START Records supplied

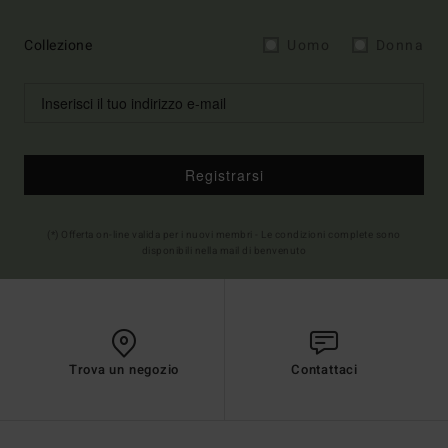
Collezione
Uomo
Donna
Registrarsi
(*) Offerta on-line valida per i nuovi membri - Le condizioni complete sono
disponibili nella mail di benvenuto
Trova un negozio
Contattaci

END Records supplied
START Records supplied

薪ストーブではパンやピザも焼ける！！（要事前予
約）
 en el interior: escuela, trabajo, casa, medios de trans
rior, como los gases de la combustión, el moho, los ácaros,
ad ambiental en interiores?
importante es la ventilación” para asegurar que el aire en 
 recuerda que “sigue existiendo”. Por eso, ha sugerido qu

END Records supplied

Problem requirements.
Among the entries above, the lines between the ones containing "ad ambiental en interiores?" and "ha sugerido qu", inclusive, are to be transcribed exactly. No other line is to be given.

Your response.
ad ambiental en interiores?
importante es la ventilación” para asegurar que el aire en 
 recuerda que “sigue existiendo”. Por eso, ha sugerido qu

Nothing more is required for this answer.